ROCHESTER, N.Y. (AP) – Seated by a window in the Illinois state Capitol in 1860, a beardless, bow-tied Abraham Lincoln held still for 25 seconds for what would become a classic campaign portrait of the soon-to-be president. It was undoubtedly a personal favorite.

“That looks better and expresses me better than any I have ever seen,” Lincoln, who had recently launched his run for the White House as the Republican nominee, said in a letter to photographer Alexander Hesler. “If it pleases the people, I am satisfied.”

Twenty years later, images of the slain Civil War leader were in high demand. Hesler’s wet-plate collodion negative was used to create a high-definition, silver-gelatin interpositive – a new-technology format from which several thousand prints were generated and sold in the late 19th century.

Leap forward to 1933: During shipment by parcel post to St. Louis, the original glass plate is accidentally broken and ends up as a shattered artifact in the Smithsonian Institution’s vault. But the 8-by-10-inch clone – evidently in the same package and similarly damaged – disappears.

To mark the 200th anniversary of Lincoln’s birth on Feb. 12, the long lost positive transparency goes on display beginning Sunday at the George Eastman House museum of photography and film.

It was sent there for repair in December 2006 by a Midwestern collector of Lincoln materials who didn’t realize he owned what curators regard as a national treasure. He has declined to be identified.

“This is the closest you will ever get to seeing Lincoln, short of putting your eyeballs on the man himself,” said Grant Romer, an expert on Lincoln images and the museum’s director of photograph conservation.

Next to the best-preserved paper prints, the three-quarter profile – shot with the aid of a head rest on a quiet Sunday in Springfield, Ill., on June 3, 1860 – is striking in its clarity and tonal range.

Visible in the backlit glass plate is every wrinkle and freckle on Lincoln’s lopsided face, the irregular curve of his thick lower lip, unruly hairs in his bushy eyebrows, a mole on the right cheek. “It’s almost more than you want to see,” Romer said, laughing.

With its dermatological detail, the picture becomes a vital authentication reference.

Lincoln was the first U.S. president to be extensively photographed – more than 125 highly collectible portraits of him survive – and “almost every year, somebody comes forward with a daguerreotype or a tintype or an albumen print from the period in which they think they see Lincoln,” Romer said.

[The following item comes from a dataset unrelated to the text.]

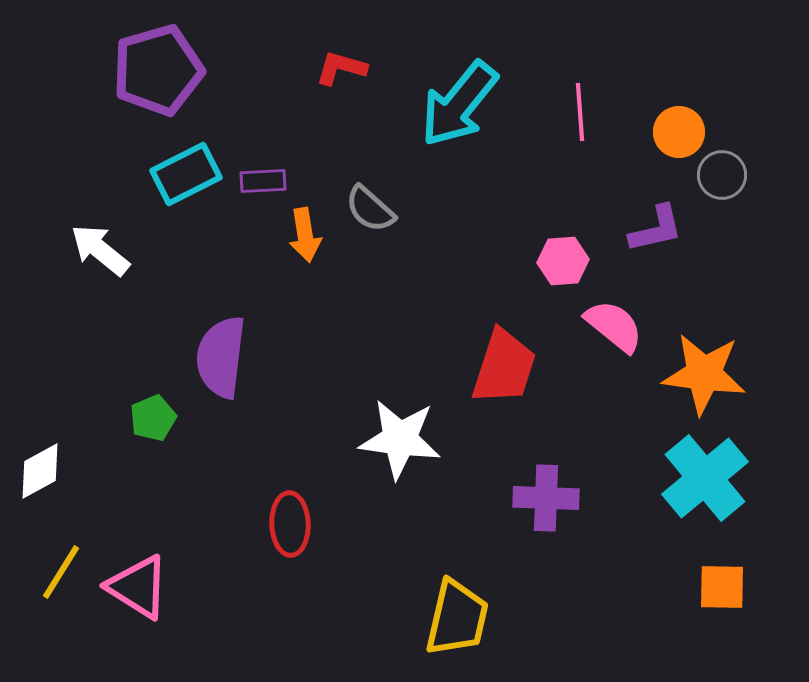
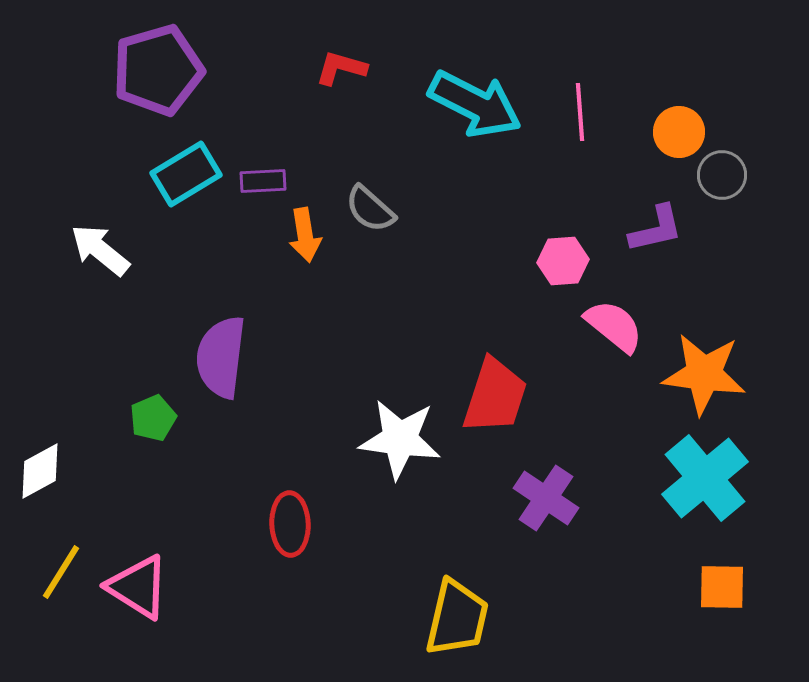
cyan arrow: moved 16 px right; rotated 102 degrees counterclockwise
cyan rectangle: rotated 4 degrees counterclockwise
red trapezoid: moved 9 px left, 29 px down
purple cross: rotated 32 degrees clockwise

Although not as well-known as other Lincoln photos – “from a tousle-haired, Byron-esque pose” captured by Hesler in 1857 to the bearded and “sometimes absolutely haggard” views of Lincoln as president – the official campaign picture looks formal and dignified but also more handsome and fresh-faced, he said.

“It’s the most noble portrait of him, very heroic,” Romer said. “It’s just pure, straight, well-conceived portrait photography that does the trick, that really makes Lincoln look like the special character he was.”

Intricate work went into conserving the rectangular plate, from removing surface dirt and piecing together 26 shards of glass broken in the lower left quadrant to creating a crystal-clear silicone rubber backing to stabilize the fragile glass and installing it in a custom-made wooden display case.

Except for some silver mirroring and flake losses mainly along the cracks, “it’s in remarkably good shape,” said Romer’s deputy, Ralph Wiegandt, a conservator who oversaw the 18-month restoration.

“The owner paid for all the material we used,” Wiegandt said. “The research, the development of the restoration process, all of that, was part of our contribution to this seminal object.”

The plate will be on view for a few months in a main-exhibit colonnade featuring iconic photographs by the likes of Nickolas Muray, Ansel Adams and Edward Steichen. It’ll hang next to an 1881 albumen copy belonging to Eastman House, the colonial revival mansion of Kodak founder George Eastman where more than 400,000 highly valued photographs have been gathered up since 1947.

In one alcove nearby is a straight-on picture in 2004 of another Illinois lawyer-politician who became president: Barack Obama.